Category: Baby Years (0-1 Years)
It was time. Harlan’s hair was getting in his eyes when the wind blew and during swim class after getting dunked in the water. I had a tough time losing his little baby curls and more importantly admitting it was time for another growing up milestone, but we took him for a haircut. He happily sat on Eric’s lap and ate goldfish crackers while the stylist did her work, and I don’t think he even noticed what was going on. He’s even more handsome now as a big boy.
(Backdated post. Just realized when I posted the other one from my phone that this one had only gotten saved, not posted. Oops.)
Perhaps it’s being around the older kids at daycare, but at 17 months (today!) Harlan acts like he’s ready to take on the world and then tell you all about it. He surprises me at least once a day with a new word that he’s learned and has been talking in simple sentences for several weeks. His first sentence? A basic, clear declarative- “I poop.” And indeed he did. His longest sentences are “I see [insert object here].” Breakfast on Sunday morning was delayed because it was much more interesting to stand in the cockpit and announce “I see boat!” at the regular stream of fishing vessels and pleasure craft headed out into the bay. He would then wave and say “hi” and as the boat passed us (frequently eliciting waves back from the occupants) and then say “bye” and wave until the boat headed to the jetty. And then repeat. He also has an odd obsession with shoes and hats and cannot spot our row of shoes without picking through them and identifying “Daddy’s shoes” and “Mommy’s shoes.” I recently hung them all out of reach, eliminating another favorite pastime of methodically relocating each of the shoes, one at a time, from spot to spot. He is also expressing preferences (both good and bad) like whether he wants to wear his brown shoes or his blue shoes and eat banana or oatmeal for breakfast.
He also continues to be quite confident (and/or perhaps blissfully unaware of danger). He isn’t clingy in group settings and after a couple minutes to get acclimated will run off in the direction of other children. He had a ball Saturday climbing up and down a hill in the backyard of a friend’s house whose son was having his third birthday party. Harlan may have been the littlest one out there, but he wasn’t lacking in enthusiasm as he clambered up along with the older children and started a trend of sliding down on your butt.
***Late breaking update*** As I mentioned above, Harlan has been informing us “I poop” for several weeks now, sometimes as a warning and sometimes after the fact. Last night he opted for a heads up. It took me a minute to secure supper, which I was currently cooking, so he started the process in his diaper but finished in the toilet (without any crying at being put on the toilet, which is what has happened at our previous attempts). Yay! Seriously, “yay” and clapping. I’ve never faked so much enthusiasm squatting in a bathroom and peering into a toilet before.
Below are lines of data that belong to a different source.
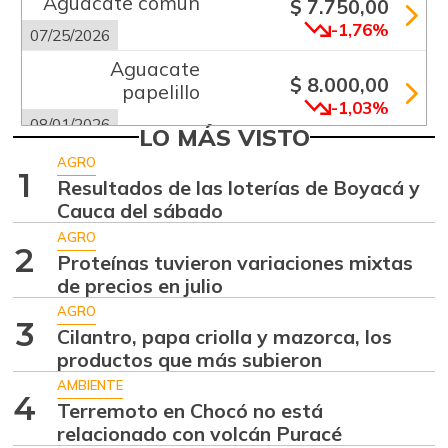
Aguacate común
$ 7.750,00
-1,76%
07/25/2026
Aguacate
$ 8.000,00
papelillo
-1,03%
08/01/2026
LO MÁS VISTO
Ahuyama
$ 1.900,00
AGRO
1
-8,08%
Resultados de las loterías de Boyacá y
08/01/2026
Cauca del sábado
Ajo
$ 5.600,00
AGRO
-1,32%
2
08/01/2026
Proteínas tuvieron variaciones mixtas
de precios en julio
Ají dulce
$ 3.479,00
AGRO
+5,55%
01/17/2015
3
Cilantro, papa criolla y mazorca, los
Ají topito dulce
productos que más subieron
$ 3.688,00
+13,48%
AMBIENTE
08/01/2026
4
Terremoto en Chocó no está
Apio
$ 1.413,00
relacionado con volcán Puracé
When Mom and I looked at little toilets and seats in the store we laughed and laughed at the one advertising that it told “an inspiring story” when used and the one that played like 20 different upbeat musical tunes. But now I realize that those are for parents who don’t want to perform their own encouraging soundtrack.
Harlan spent the weekend with his parents and grandparents visiting places all kids (and adults!) should see. We started with the United States Botanical Garden on Saturday and ended with the National Zoological Park on Sunday. Here is a bit about our journey exploring these places.
The United States Botanical Garden, located at the east side of the National Mall near the American Indian Museum, is a large collection of plants from around the world conveniently brought together in this one location. Harlan enjoyed looking at the plants in the jungle area but really enjoyed the kids’ garden that was in an open area within the confines of the building. Along with a little house kids could play in was a hand pump well and watering cans that could be filled from the well and used to water the plants. Harlan enjoyed watering the tulips that surrounded the walkways.
There was also a bamboo forest that he ran through a couple of times and a tunnel of vines that was quite entertaining. Neither of these were as much fun as spreading water around, though.
We didn’t spend too much time exploring as we didn’t get into the city until later in the afternoon due to Harlan’s morning swim lesson.
We spent Sunday at the National Zoological Park which is located in the northern part of D.C. Exploring this park will definitely take a few more visits as there are many animals that I’m sure Harlan would like to visit again.
We started with the sitatunga which live on the Central African continent. They were quite lively and Harlan enjoyed watching them walk around and climb atop a termite mound. We later saw elephants and pandas and other animals. He was almost asleep when we got to the turtles. These could not be missed and Harlan woke right up to watch the turtles not only nap on a nearby log but swim right next to where we were standing! Most turtles that Harlan gets to see are way too skiddish to view this closely. If Harlan was a bit older I believe he would have made notes and taking pictures.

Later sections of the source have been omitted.